Tech giant Microsoft has accused a Chinese cyber-espionage group of sensitive cyber attacks on its mail server software and warned its customers about it. As per Microsoft, the hacking efforts utilized four earlier inconspicuous vulnerabilities in multiple versions of the software. It gives remote access to email inboxes to hackers.

Named “Hafnium”, It is conceived and functioning from China and attacking to filter information from infectious disease researchers, law firms, NGOs, higher education institutions, policy think tanks, defence contractors, and non-governmental groups in the US.

The Microsoft Threat Intelligence Center (MSTIC) reported that the Hafnium conducts its operations mainly from leased virtual private servers as well as interacting with users of the Microsoft Office 365 suite.

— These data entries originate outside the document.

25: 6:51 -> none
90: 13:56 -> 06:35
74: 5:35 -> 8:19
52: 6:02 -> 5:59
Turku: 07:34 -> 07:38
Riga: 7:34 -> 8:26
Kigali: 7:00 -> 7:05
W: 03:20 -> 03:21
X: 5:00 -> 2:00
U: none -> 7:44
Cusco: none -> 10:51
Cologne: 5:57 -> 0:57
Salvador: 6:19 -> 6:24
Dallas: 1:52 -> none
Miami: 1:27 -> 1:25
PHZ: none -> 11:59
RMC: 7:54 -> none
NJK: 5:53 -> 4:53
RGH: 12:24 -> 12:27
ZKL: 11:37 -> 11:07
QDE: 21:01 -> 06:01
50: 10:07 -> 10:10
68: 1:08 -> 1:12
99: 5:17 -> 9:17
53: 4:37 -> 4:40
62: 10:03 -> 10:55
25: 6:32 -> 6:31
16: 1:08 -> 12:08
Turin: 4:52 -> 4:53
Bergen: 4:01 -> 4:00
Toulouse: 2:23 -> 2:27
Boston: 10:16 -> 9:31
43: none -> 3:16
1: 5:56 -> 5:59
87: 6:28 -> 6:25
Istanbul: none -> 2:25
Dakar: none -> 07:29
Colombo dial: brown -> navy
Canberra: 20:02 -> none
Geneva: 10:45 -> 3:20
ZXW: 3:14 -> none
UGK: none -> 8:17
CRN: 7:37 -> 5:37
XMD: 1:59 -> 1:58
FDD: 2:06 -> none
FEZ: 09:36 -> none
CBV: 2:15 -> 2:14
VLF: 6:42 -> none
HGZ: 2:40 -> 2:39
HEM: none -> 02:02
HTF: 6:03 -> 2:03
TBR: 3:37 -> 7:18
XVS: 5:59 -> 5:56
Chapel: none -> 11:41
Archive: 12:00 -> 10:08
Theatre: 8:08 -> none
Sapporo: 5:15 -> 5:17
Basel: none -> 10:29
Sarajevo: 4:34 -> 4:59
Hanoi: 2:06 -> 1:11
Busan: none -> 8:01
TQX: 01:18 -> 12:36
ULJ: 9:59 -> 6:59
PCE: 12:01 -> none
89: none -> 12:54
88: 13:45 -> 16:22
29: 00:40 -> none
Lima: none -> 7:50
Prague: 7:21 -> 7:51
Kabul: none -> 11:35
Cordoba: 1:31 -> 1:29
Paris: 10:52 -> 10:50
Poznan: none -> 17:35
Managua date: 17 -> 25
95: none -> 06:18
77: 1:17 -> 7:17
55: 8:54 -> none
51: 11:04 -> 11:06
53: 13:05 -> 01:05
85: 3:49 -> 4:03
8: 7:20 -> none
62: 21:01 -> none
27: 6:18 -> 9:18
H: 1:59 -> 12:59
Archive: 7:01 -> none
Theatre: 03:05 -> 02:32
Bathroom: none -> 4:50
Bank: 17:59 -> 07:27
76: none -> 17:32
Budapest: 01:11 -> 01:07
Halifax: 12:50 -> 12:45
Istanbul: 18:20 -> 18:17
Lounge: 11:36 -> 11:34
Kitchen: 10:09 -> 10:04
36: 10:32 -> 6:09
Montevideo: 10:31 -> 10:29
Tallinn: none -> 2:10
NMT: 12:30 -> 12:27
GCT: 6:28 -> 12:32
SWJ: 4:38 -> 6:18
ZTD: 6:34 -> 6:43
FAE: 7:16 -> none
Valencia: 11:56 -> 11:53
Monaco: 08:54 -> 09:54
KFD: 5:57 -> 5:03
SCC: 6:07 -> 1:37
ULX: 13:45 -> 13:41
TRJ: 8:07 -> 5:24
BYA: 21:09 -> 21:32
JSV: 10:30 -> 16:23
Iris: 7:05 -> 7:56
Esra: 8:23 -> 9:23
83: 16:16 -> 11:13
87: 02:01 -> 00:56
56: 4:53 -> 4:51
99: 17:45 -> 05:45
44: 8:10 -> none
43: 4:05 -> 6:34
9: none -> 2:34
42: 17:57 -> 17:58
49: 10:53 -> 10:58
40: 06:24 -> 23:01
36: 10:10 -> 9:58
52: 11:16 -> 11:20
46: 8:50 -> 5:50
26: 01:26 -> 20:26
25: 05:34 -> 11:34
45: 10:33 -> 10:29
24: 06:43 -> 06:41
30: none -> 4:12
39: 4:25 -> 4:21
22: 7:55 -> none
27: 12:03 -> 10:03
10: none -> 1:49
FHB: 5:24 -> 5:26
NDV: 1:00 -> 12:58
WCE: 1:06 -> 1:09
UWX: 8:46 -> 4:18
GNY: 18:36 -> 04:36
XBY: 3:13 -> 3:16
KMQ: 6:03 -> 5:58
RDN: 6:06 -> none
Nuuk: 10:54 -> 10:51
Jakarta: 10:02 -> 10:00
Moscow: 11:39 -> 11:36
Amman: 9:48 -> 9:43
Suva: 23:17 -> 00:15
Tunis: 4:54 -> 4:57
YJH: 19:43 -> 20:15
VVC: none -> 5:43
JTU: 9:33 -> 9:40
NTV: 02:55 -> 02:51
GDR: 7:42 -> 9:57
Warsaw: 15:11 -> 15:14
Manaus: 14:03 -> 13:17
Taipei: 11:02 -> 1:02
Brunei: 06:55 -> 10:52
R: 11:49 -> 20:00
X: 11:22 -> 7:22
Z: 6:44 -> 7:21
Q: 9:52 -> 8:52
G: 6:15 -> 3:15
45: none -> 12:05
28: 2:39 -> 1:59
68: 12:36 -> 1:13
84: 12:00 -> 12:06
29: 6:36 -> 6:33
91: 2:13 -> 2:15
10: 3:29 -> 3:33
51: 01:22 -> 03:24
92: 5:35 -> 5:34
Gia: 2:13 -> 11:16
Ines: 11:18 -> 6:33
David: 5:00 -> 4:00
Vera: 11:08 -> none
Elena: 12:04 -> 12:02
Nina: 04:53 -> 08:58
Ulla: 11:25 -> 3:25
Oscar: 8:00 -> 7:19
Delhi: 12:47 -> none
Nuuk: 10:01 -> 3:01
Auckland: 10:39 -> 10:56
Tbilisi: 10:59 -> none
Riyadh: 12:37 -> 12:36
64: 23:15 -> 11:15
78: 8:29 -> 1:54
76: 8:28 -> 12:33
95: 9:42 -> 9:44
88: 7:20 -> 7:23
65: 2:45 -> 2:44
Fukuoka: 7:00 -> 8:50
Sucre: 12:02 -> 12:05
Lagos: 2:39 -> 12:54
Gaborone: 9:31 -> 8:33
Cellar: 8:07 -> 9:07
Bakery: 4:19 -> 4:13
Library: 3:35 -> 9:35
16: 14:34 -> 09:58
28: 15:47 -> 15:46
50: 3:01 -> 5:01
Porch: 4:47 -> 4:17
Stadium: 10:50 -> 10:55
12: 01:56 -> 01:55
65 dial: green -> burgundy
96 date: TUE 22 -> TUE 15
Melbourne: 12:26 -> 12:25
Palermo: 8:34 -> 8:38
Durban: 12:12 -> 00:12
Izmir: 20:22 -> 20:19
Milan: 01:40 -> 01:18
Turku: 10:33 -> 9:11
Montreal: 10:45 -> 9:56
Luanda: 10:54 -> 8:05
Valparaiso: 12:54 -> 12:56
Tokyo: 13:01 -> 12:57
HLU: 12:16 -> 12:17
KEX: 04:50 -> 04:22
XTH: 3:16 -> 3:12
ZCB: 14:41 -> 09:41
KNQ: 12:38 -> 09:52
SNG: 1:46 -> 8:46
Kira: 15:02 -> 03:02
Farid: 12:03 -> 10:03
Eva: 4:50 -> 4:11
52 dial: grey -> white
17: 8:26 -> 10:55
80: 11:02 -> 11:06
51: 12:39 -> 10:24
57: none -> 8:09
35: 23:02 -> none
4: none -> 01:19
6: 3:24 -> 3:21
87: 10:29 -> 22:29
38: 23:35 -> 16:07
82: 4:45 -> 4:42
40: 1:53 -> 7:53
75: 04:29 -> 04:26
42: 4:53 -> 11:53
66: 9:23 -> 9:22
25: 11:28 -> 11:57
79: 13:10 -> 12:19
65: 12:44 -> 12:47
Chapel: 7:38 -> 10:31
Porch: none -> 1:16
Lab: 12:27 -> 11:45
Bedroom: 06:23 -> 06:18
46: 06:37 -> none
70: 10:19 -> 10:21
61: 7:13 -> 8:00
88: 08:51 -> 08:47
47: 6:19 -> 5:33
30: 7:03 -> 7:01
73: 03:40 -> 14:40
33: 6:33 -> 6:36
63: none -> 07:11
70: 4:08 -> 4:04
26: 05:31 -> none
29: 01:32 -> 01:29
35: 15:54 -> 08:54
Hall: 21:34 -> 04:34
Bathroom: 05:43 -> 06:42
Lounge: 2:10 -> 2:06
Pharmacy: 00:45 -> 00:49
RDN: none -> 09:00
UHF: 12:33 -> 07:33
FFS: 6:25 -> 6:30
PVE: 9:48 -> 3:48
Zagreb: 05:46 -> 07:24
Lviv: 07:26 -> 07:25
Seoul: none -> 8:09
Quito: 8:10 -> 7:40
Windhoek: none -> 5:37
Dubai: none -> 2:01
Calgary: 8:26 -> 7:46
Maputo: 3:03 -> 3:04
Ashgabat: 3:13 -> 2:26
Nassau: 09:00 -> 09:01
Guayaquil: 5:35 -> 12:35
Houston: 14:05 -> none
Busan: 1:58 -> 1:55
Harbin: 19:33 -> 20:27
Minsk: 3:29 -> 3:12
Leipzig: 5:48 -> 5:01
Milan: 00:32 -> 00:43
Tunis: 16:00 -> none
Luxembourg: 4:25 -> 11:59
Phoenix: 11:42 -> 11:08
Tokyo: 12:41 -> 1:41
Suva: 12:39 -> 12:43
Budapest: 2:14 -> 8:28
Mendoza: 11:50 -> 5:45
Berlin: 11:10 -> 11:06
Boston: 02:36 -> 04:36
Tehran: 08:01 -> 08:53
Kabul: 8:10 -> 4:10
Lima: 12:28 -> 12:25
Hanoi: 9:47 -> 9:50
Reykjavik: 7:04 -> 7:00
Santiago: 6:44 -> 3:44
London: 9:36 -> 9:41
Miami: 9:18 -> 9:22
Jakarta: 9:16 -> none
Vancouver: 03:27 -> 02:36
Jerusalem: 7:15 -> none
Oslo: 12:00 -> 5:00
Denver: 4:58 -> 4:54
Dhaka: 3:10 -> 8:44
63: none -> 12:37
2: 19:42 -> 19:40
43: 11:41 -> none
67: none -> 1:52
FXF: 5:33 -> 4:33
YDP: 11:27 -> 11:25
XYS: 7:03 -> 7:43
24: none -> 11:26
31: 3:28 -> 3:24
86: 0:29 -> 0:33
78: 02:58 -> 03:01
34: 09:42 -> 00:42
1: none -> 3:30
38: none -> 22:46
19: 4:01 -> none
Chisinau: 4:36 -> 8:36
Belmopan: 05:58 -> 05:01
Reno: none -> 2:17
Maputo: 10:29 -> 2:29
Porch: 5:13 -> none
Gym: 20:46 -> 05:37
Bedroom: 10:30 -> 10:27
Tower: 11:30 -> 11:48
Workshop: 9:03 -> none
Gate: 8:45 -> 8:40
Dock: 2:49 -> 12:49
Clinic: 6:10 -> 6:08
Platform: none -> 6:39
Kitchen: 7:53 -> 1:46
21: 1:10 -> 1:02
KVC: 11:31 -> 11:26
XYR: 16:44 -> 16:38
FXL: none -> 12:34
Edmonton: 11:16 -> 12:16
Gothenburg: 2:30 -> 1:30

Burt said in a statement that the Hafnium,

1. Enter into an Exchange Server either with stolen passwords or through the inconspicuous vulnerabilities to disassembles itself as a person who should have accessibility.
2. It generates a web shell to remotely regulate the compromised server.
3. It steals data from an organisation’s network by remotely accessing US-based private servers.

The company has published software updates to safeguards their customers from running Exchange Server and urges them to implement these updates as quickly as possible.

“Exchange Server is primarily used by business customers, and we have no evidence that Hafnium’s activities targeted individual consumers or that these exploits impact other Microsoft products,”

Burt informed.

“Other activity we disclosed has targeted healthcare organisations fighting Covid-19, political campaigns and others involved in the 2020 elections, and high-profile attendees of major policymaking conferences,”

Burt said.

As per Microsoft, this attack was not in any way connected to the SolarWinds attack that strikes government agencies of the US at the end of last year.